Hootsgo
Published on Hootsgo (https://hootsgo.org)


More about Benford's Law

The challenge this month is to find out more about Benford's law.

The math puzzle Are All Digits Equal [1]? introduced Benford’s law, which states that in many collections of data the first digits are not randomly distributed among 1 through 9. Rather, the digit 1 is the most common first digit. The others occur in order with decreasing frequency.

Numbers

Can you find more examples?


This content has been re-published with permission from SEED. Copyright © 2025 Schlumberger Excellence in Education Development (SEED), Inc.

Course: 

  • Math [2]
  • Probability [3]
Result/Solution(s)

Solution: More About Benford's Law Math Puzzle

Here are a few more examples of Benford's law.

Juan Calvarado's Solution

Juan Calvarado looked at the sizes of the files in the /system32/ directory of his computer.


First
digit
Number of files
with that first digit
Percentage of total

1

587

29

2

311

15

3

236

12

4

169

8

5

185

9

6

250

12

7

115

6

8

112

5

9

85

4


The most common first digit is 1, with the others following in almost decreasing order of frequency.

Of the 235 countries listed on the GeoHive [4] Web site, 64 have population figures that begin with 1. That’s 27%.

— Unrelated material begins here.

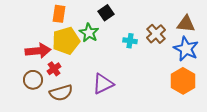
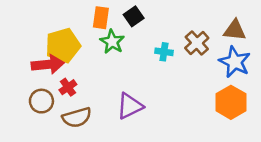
orange rectangle: (59, 14) -> (101, 18), moved
yellow pentagon: (66, 41) -> (63, 45), moved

The finfacts [5] Web site shows the performance of Japan’s Nikkei stock market index for the 91 years from 1914–2004 inclusive. The end-of-year value of the index began with a 1 in 30 of those years. That’s 33%.

José Navarro's Solution

José Navarro offers this explanation of Benford’s law:

I think that the simplest explanations come in two or three parts. First, show that any measure that changes in a multiplicative manner (like stock values) obeys Benford's law. Then, show that any measure that is scale invariant (such as anything that has arbitrary units, like length in km or weight in pounds) is also a multiplicative measure and hence obeys Benford's law. And finally, show that this effect is more universal than it first appears.

1. Multiplication
This is the easiest to understand intuitively. It refers to measures that change in a multiplicative manner from the last value, such as stock values from day to day that change on a percentage basis regardless of their actual value.

Malcolm Browne said in a New York Times article (published August 4, 1998), Following Benford's Law, or Looking Out for No. 1 [6]

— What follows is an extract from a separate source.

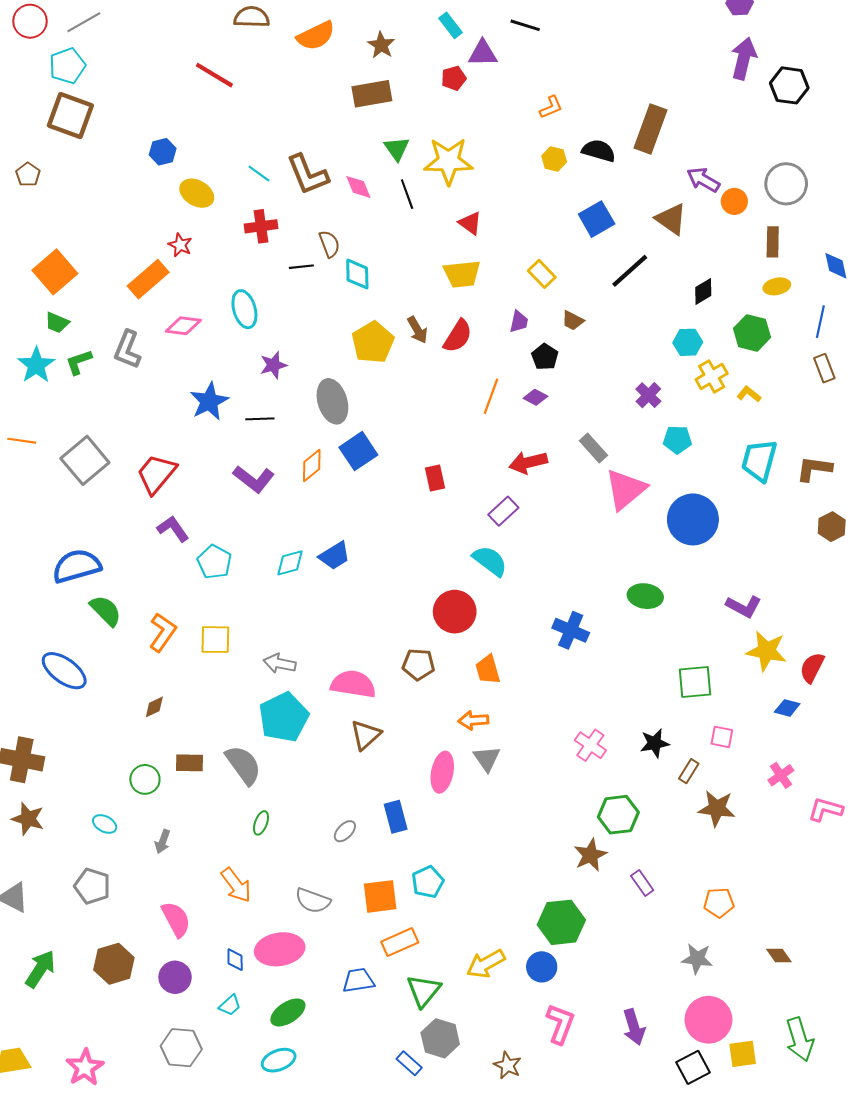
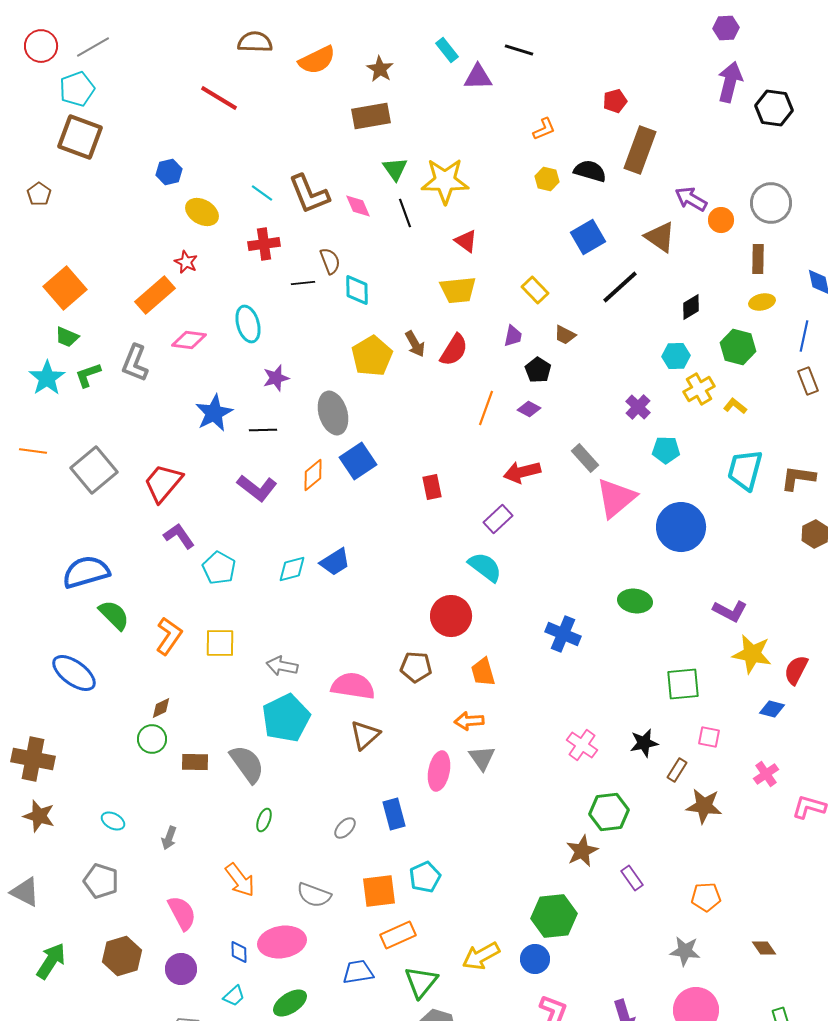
red pentagon: (454, 78) -> (615, 101), moved
green circle: (145, 779) -> (152, 739), moved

Most numbers we see every day are not random quantities in and of themselves. They're usually computed qualities with some aspect of multiplication to them.

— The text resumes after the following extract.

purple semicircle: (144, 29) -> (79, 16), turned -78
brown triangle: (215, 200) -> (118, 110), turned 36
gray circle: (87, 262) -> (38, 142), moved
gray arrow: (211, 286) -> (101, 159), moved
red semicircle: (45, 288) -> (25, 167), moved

Consider, for example, any property which grows on a percentage basis. Like, say, the Dow Jones Industrial Average. It typically grows a few percent a year. Suppose, just to pick a rate, that on average the DJIA grows at 7% a year. At that rate, it doubles about every ten years. Suppose that the DJIA is 10000. After ten years of having 1 as the leading digit, it finally gets to 20000. Ten years go by again, but in that ten years, it doubles to 40000, not 30000. Therefore, those ten years were spent about half starting with 2, and about half starting with 3. Ten more years go by, and it doubles again to 80000. Now ten years have 4, 5, 6 and 7 as the leading digits in only ten years. Eventually we get up to 100000, and spend another ten years starting with 1. Pick a random date and you'd expect that the DJIA on that day would be twice as likely to start with 1 as 2, and four times as likely to start with 1 as 5.

2. Scale Invariance
Imagine you have a measure like length of rivers in kilometers. When you look at the first digit of all the numbers, you get a particular distribution of the numbers 1 through 9. Now convert the lengths to another unit, say, miles, by multiplying by 0.62, and you will get a different first-digit distribution. If you now say that because either unit is arbitrary, you should have roughly the same distribution of first digits in either unit system, then this scale invariance in first-digit distribution is the same as requiring invariance under multiplication. A rigorous approach is found in many places, for example MathWorld [7].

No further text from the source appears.